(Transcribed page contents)
------------------------
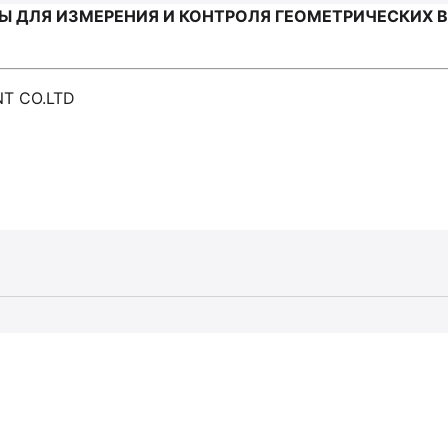
 ДЛЯ ИЗМЕРЕНИЯ И КОНТРОЛЯ ГЕОМЕТРИЧЕСКИХ ВЕ
NT CO.LTD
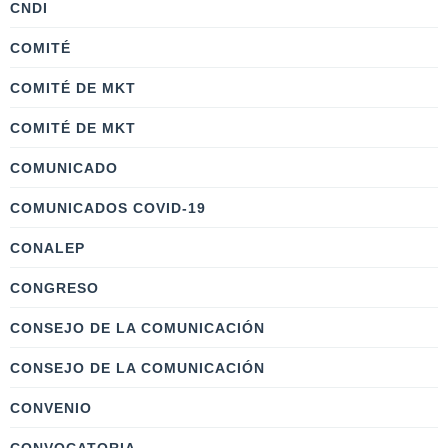
CNDI
COMITÉ
COMITÉ DE MKT
COMITÉ DE MKT
COMUNICADO
COMUNICADOS COVID-19
CONALEP
CONGRESO
CONSEJO DE LA COMUNICACIÓN
CONSEJO DE LA COMUNICACIÓN
CONVENIO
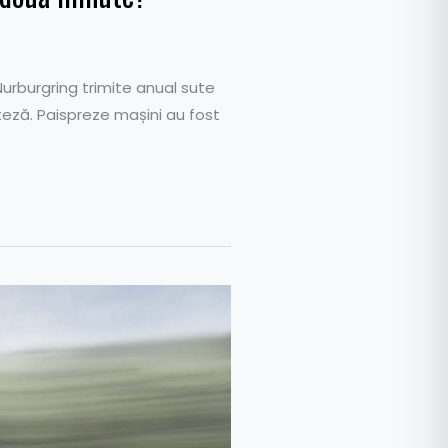
Nurburgring trimite anual sute
iteză. Paispreze mașini au fost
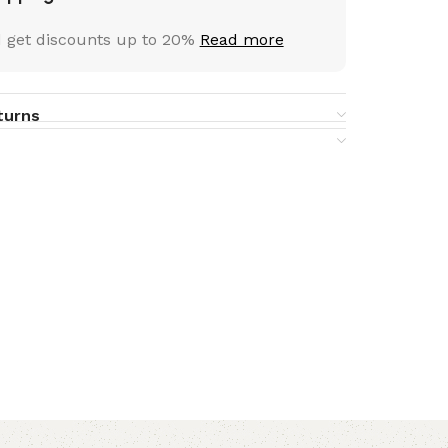
 get discounts up to 20%
Read more
turns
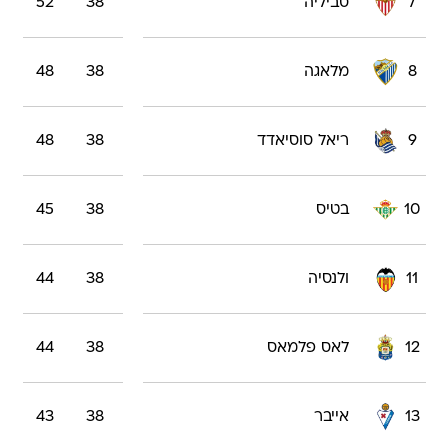
7
סביליה
38
52
8
מלאגה
38
48
9
ריאל סוסיאדד
38
48
10
בטיס
38
45
11
ולנסיה
38
44
12
לאס פלמאס
38
44
13
אייבר
38
43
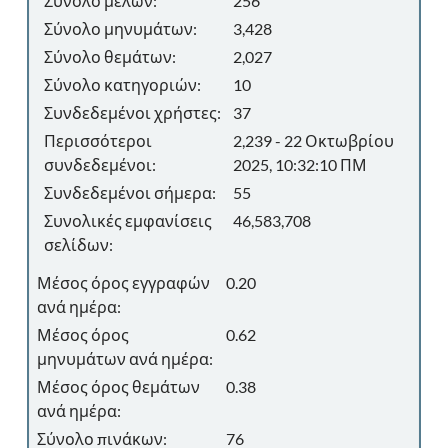
Σύνολο μελών:
256
Σύνολο μηνυμάτων:
3,428
Σύνολο θεμάτων:
2,027
Σύνολο κατηγοριών:
10
Συνδεδεμένοι χρήστες:
37
Περισσότεροι
2,239 - 22 Οκτωβρίου
συνδεδεμένοι:
2025, 10:32:10 ΠΜ
Συνδεδεμένοι σήμερα:
55
Συνολικές εμφανίσεις
46,583,708
σελίδων:
Μέσος όρος εγγραφών
0.20
ανά ημέρα:
Μέσος όρος
0.62
μηνυμάτων ανά ημέρα:
Μέσος όρος θεμάτων
0.38
ανά ημέρα:
Σύνολο πινάκων:
76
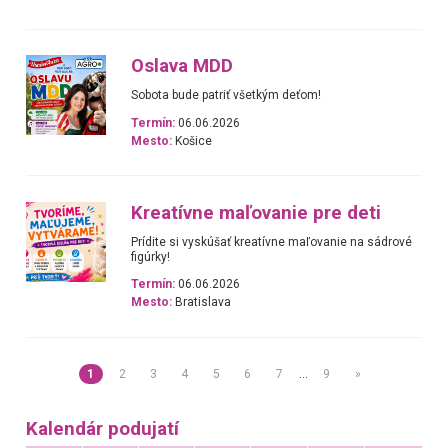
Oslava MDD
Sobota bude patriť všetkým deťom!
Termín:
06.06.2026
Mesto:
Košice
Kreatívne maľovanie pre deti
Prídite si vyskúšať kreatívne maľovanie na sádrové
figúrky!
Termín:
06.06.2026
Mesto:
Bratislava
1
2
3
4
5
6
7
…
9
»
Kalendár podujatí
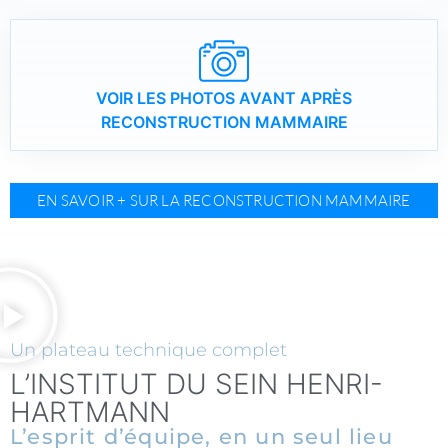
VOIR LES PHOTOS AVANT APRÈS
RECONSTRUCTION MAMMAIRE
EN SAVOIR + SUR LA RECONSTRUCTION MAMMAIRE
Un plateau technique complet
L’INSTITUT DU SEIN HENRI-
HARTMANN
L’esprit d’équipe, en un seul lieu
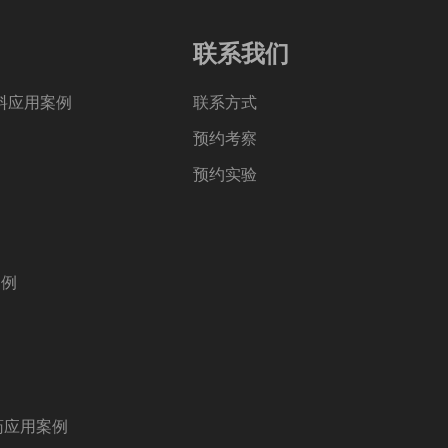
联系我们
料应用案例
联系方式
预约考察
预约实验
案例
药应用案例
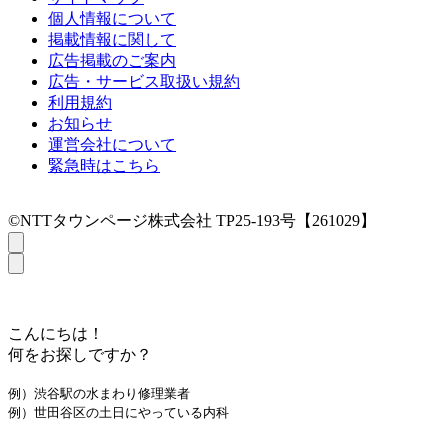
個人情報について
掲載情報に関して
広告掲載のご案内
広告・サービス取扱い規約
利用規約
お知らせ
運営会社について
緊急時はこちら
©NTTタウンページ株式会社 TP25-193号【261029】
こんにちは！
何をお探しですか？
例）渋谷駅の水まわり修理業者
例）世田谷区の土日にやっている内科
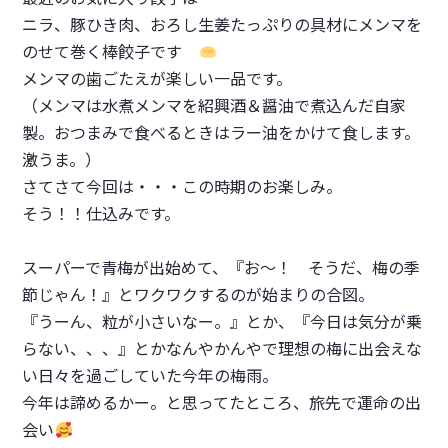
ニラ、豚ひき肉、おろし生姜たっぷりの具材にメンマを
のせて巻く棒餃子です
メンマの歯ごたえが楽しい一品です。
（メンマは水煮メンマを紹興酒＆醤油で煮込んだ自家
製。おつまみで食べるときはラー油をかけて食します。
激うま。）
さてさて今回は・・・この時期のお楽しみ。
そう！！仕込みです。
スーパーで青梅が出始めて、『お～！ そうだ、梅の季
節じゃん！』とワクワクするのが始まりの合図。
『うーん、粒が小さいなー。』とか、『今日は気分が乗
らない、、、』とかなんやかんやで理想の梅に出会えな
い日々を過ごしていた今年の梅雨。
今年は諦めるかー。と思ってたところ、旅先で運命の出
会い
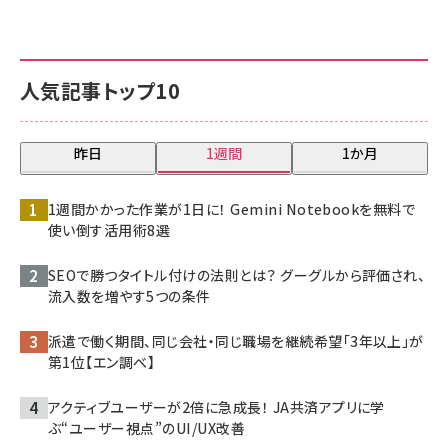
人気記事トップ10
昨日
1週間
1か月
1週間かかった作業が1日に！ Gemini Notebookを無料で
使い倒す活用術8選
SEOで勝つタイトル付けの法則とは？ グーグルから評価され、
流入数を増やす5つの条件
派遣で働く期間、同じ会社・同じ職場を継続希望「3年以上」が
第1位【エン調べ】
アクティブユーザーが2倍に急成長！ JA共済アプリに学
ぶ“ユーザー視点”のUI/UX改善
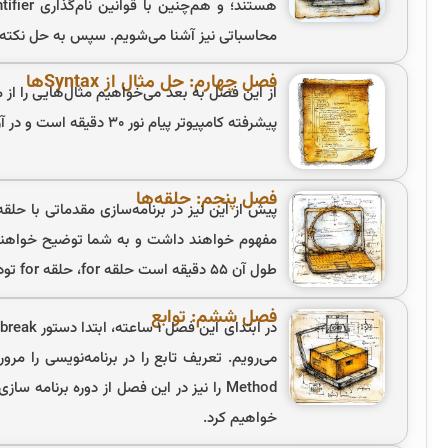
محاسباتی نیز آشنا می‌شویم. سپس به حل نکته و
فصل چهارم: حل مثال از Syntaxها
از این فصل به بعد می‌خواهیم مثال‌هایی را از 
پیشرفته کامپیوتر پیام نور ۳۰ دقیقه است و در آن به حل و تمرین ۴ مثال کاربردی پرداخته می‌شود.
فصل پنجم: حلقه‌ها
پیش از این نیز در برنامه‌سازی مقدماتی با حل
طول آن ۵۵ دقیقه است حلقه for، حلقه for تودرتو و حلقه while را همراه با حل چند مثال، یاد خواهیم گرفت.
فصل ششم: توابع
Method را نیز در این فصل از دوره برنامه
خواهیم کرد.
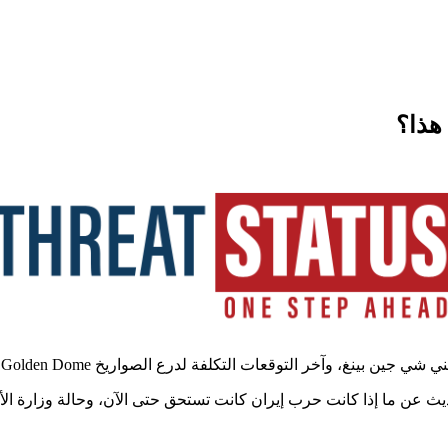
هذا؟
 لدرع الصواريخ Golden Dome، وما إذا كانت القوات الخاصة بحاجة إلى ميزانية أكبر.
حديث عن ما إذا كانت حرب إيران كانت تستحق حتى الآن، وحالة وزارة الأ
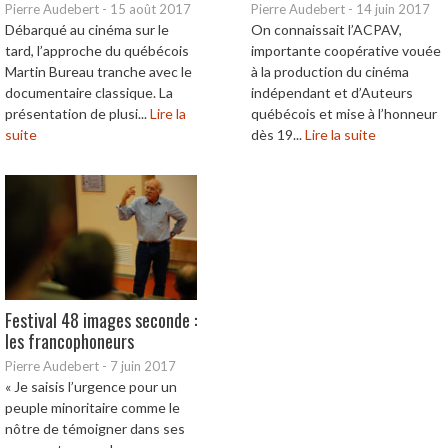
Pierre Audebert
-
15 août 2017
Pierre Audebert
-
14 juin 2017
Débarqué au cinéma sur le
On connaissait l’ACPAV,
tard, l’approche du québécois
importante coopérative vouée
Martin Bureau tranche avec le
à la production du cinéma
documentaire classique. La
indépendant et d’Auteurs
présentation de plusi...
Lire la
québécois et mise à l’honneur
suite
dès 19...
Lire la suite
Festival 48 images seconde :
les francophoneurs
Pierre Audebert
-
7 juin 2017
« Je saisis l’urgence pour un
peuple minoritaire comme le
nôtre de témoigner dans ses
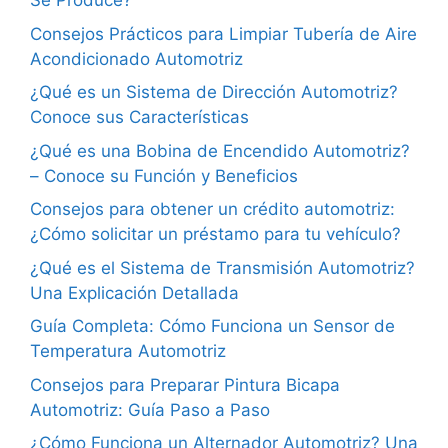
Se Produce?
Consejos Prácticos para Limpiar Tubería de Aire
Acondicionado Automotriz
¿Qué es un Sistema de Dirección Automotriz?
Conoce sus Características
¿Qué es una Bobina de Encendido Automotriz?
– Conoce su Función y Beneficios
Consejos para obtener un crédito automotriz:
¿Cómo solicitar un préstamo para tu vehículo?
¿Qué es el Sistema de Transmisión Automotriz?
Una Explicación Detallada
Guía Completa: Cómo Funciona un Sensor de
Temperatura Automotriz
Consejos para Preparar Pintura Bicapa
Automotriz: Guía Paso a Paso
¿Cómo Funciona un Alternador Automotriz? Una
------------------------
TASK TO COMPLETE: What lines in the records above include the string "québécois"? Copy each one.

EXERCISE SOLUTION:
tard, l’approche du québécois
québécois et mise à l’honneur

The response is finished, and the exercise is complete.